_Instructions for the task_.
Please start at the first line of the records beneath and quote each line exactly, ending with the line containing "Yam Pounders".

___ Provided records

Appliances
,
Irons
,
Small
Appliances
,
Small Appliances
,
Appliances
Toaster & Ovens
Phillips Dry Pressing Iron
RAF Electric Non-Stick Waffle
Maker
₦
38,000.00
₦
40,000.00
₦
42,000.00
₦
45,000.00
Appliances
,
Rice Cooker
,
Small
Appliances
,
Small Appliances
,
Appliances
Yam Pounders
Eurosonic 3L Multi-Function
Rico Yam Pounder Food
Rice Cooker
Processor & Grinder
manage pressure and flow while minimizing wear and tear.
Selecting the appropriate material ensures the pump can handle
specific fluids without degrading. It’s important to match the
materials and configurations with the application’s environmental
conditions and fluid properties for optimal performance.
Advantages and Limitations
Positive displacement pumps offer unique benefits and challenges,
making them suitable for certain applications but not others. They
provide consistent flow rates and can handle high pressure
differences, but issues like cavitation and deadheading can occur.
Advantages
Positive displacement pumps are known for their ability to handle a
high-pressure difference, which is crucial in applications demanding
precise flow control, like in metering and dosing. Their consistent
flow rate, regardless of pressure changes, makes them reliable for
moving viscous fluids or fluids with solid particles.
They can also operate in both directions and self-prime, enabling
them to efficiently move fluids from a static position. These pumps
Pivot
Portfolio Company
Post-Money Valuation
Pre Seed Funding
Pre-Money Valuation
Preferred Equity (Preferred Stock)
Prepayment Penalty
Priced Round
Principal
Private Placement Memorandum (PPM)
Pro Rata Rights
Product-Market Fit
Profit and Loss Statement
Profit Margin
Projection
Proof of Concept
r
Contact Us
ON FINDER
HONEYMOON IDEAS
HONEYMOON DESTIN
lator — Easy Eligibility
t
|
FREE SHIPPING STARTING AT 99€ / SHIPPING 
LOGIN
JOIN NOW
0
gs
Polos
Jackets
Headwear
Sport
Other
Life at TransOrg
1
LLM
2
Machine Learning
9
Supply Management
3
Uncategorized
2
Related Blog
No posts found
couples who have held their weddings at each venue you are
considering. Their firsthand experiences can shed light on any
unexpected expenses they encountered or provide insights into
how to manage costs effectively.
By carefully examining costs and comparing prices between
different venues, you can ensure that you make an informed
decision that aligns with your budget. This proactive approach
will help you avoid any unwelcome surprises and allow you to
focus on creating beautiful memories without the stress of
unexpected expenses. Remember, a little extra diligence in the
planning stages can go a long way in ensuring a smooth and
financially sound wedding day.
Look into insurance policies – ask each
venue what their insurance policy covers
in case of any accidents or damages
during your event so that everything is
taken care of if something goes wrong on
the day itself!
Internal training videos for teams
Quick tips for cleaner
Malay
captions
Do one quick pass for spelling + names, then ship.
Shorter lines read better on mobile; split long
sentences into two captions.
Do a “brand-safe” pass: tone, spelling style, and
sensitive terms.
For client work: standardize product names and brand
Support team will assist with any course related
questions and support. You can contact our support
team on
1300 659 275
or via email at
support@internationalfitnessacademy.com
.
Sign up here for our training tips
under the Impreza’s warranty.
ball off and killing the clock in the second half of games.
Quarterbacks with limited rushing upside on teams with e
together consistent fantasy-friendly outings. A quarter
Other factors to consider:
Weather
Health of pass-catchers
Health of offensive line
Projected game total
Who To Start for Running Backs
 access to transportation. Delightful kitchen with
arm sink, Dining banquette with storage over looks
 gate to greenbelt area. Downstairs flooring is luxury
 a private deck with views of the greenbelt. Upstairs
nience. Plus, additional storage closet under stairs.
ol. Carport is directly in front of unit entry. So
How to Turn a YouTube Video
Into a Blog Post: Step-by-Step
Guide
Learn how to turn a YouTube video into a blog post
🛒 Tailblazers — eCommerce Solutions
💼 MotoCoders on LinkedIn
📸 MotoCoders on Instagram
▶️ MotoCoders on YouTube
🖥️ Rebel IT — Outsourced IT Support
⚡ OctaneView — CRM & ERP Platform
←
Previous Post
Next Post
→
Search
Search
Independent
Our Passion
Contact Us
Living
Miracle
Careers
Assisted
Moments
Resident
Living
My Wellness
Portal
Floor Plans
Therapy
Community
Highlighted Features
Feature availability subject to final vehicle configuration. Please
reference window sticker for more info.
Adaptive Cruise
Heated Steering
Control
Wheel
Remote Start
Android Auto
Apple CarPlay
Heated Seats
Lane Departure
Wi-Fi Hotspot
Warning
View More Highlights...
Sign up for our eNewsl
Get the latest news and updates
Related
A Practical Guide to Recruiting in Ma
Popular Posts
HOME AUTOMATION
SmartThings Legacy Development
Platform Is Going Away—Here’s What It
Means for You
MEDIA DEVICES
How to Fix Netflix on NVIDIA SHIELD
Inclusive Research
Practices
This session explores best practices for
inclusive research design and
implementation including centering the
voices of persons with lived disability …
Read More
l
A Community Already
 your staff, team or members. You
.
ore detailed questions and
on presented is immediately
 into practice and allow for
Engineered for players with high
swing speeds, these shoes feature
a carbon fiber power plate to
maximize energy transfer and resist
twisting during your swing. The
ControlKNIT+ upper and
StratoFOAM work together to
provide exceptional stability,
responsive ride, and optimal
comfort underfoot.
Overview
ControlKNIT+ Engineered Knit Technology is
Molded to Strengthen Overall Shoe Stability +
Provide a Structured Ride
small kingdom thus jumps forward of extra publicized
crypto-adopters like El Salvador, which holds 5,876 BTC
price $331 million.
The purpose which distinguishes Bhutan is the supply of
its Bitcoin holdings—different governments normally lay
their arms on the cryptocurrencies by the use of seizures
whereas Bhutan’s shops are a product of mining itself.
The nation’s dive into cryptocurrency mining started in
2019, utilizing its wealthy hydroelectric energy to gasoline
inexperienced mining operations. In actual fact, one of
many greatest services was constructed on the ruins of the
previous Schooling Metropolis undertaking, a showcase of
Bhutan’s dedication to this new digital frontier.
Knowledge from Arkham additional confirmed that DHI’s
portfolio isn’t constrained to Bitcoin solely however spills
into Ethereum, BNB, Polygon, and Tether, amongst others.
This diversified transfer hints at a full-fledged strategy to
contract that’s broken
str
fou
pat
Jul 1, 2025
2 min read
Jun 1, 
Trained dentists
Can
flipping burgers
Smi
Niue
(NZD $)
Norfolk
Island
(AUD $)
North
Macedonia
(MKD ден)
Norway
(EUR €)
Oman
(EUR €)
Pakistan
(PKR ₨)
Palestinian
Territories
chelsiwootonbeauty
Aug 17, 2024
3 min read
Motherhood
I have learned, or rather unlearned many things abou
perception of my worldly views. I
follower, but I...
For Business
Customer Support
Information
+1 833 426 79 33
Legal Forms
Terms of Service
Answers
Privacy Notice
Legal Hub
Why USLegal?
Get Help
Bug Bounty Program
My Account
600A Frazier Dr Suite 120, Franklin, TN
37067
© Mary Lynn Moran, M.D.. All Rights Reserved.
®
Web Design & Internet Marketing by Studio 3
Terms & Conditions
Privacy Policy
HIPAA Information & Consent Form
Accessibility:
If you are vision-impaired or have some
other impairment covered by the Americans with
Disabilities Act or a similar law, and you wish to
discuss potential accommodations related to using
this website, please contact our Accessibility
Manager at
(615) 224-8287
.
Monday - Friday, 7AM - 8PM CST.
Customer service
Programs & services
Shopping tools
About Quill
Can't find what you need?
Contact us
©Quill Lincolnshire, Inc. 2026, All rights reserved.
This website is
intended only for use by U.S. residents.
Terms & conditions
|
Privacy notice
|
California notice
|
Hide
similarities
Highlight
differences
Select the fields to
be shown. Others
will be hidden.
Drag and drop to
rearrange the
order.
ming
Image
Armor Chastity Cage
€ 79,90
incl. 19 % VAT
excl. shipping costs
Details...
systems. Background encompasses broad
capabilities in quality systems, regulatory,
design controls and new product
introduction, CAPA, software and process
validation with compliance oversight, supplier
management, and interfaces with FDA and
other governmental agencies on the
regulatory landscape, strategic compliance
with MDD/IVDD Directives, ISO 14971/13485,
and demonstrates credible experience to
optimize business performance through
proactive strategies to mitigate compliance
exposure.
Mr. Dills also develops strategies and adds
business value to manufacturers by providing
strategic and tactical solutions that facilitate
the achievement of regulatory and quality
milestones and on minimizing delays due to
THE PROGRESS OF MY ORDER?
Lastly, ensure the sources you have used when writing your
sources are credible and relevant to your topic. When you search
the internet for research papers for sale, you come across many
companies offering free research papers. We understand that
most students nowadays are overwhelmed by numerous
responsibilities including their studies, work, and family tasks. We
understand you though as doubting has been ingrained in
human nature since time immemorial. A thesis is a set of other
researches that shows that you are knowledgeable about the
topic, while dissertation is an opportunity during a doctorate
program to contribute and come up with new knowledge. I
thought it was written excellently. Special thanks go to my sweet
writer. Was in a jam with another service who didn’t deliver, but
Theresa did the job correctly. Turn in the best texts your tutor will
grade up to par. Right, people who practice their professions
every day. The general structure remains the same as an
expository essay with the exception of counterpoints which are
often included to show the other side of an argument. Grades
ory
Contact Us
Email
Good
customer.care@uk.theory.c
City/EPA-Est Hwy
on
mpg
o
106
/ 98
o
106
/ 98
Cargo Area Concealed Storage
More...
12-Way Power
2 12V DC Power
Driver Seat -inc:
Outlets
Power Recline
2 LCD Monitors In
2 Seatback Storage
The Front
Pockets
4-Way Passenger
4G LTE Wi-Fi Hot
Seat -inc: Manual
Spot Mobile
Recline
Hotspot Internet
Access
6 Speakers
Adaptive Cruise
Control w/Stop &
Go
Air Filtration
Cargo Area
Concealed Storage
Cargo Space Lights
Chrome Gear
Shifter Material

______

_Response to the task_.
Appliances
,
Irons
,
Small
Appliances
,
Small Appliances
,
Appliances
Toaster & Ovens
Phillips Dry Pressing Iron
RAF Electric Non-Stick Waffle
Maker
₦
38,000.00
₦
40,000.00
₦
42,000.00
₦
45,000.00
Appliances
,
Rice Cooker
,
Small
Appliances
,
Small Appliances
,
Appliances
Yam Pounders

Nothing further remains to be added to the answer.